What is needed – Please return every record exactly, with no pictures included.

### Extracted records ###

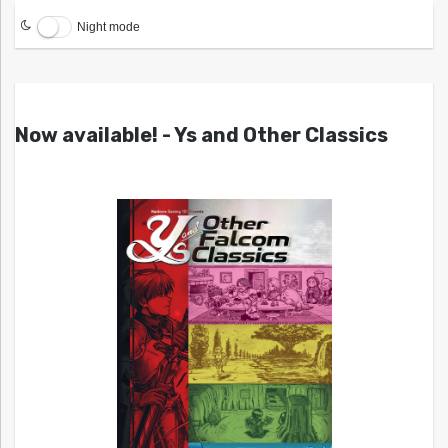
Night mode
Now available! - Ys and Other Classics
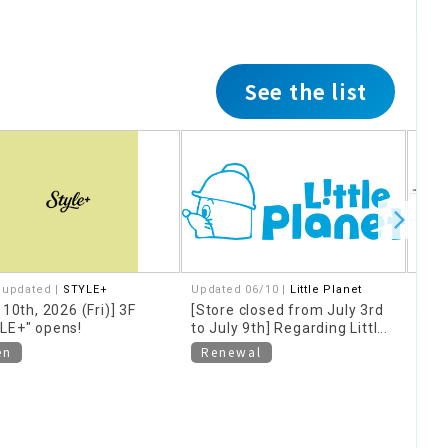
See the list
 updated |
STYLE+
Updated 06/10 |
Little Planet
Upda
Rame
 10th, 2026 (Fri)] 3F
[Store closed from July 3rd
in a 
LE+" opens!
to July 9th] Regarding Little
Koma
Planet store renovations
[Clo
en
Renewal
30th
Kam
Cl
Gio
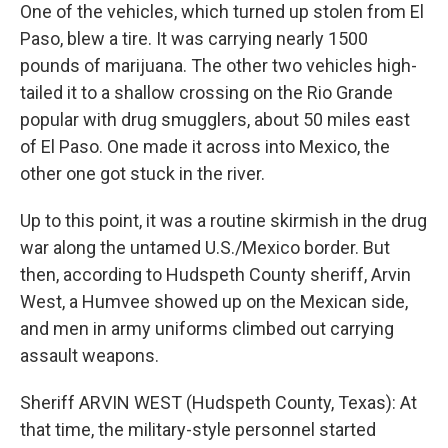
One of the vehicles, which turned up stolen from El
Paso, blew a tire. It was carrying nearly 1500
pounds of marijuana. The other two vehicles high-
tailed it to a shallow crossing on the Rio Grande
popular with drug smugglers, about 50 miles east
of El Paso. One made it across into Mexico, the
other one got stuck in the river.
Up to this point, it was a routine skirmish in the drug
war along the untamed U.S./Mexico border. But
then, according to Hudspeth County sheriff, Arvin
West, a Humvee showed up on the Mexican side,
and men in army uniforms climbed out carrying
assault weapons.
Sheriff ARVIN WEST (Hudspeth County, Texas): At
that time, the military-style personnel started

###

Result of the task –
Night mode
Now available! - Ys and Other Classics
See the list
 updated |
STYLE+
Updated 06/10 |
Little Planet
Upda
Rame
 10th, 2026 (Fri)] 3F
[Store closed from July 3rd
in a 
LE+" opens!
to July 9th] Regarding Little
Koma
Planet store renovations
[Clo
en
Renewal
30th
Kam
Cl
Gio
One of the vehicles, which turned up stolen from El
Paso, blew a tire. It was carrying nearly 1500
pounds of marijuana. The other two vehicles high-
tailed it to a shallow crossing on the Rio Grande
popular with drug smugglers, about 50 miles east
of El Paso. One made it across into Mexico, the
other one got stuck in the river.
Up to this point, it was a routine skirmish in the drug
war along the untamed U.S./Mexico border. But
then, according to Hudspeth County sheriff, Arvin
West, a Humvee showed up on the Mexican side,
and men in army uniforms climbed out carrying
assault weapons.
Sheriff ARVIN WEST (Hudspeth County, Texas): At
that time, the military-style personnel started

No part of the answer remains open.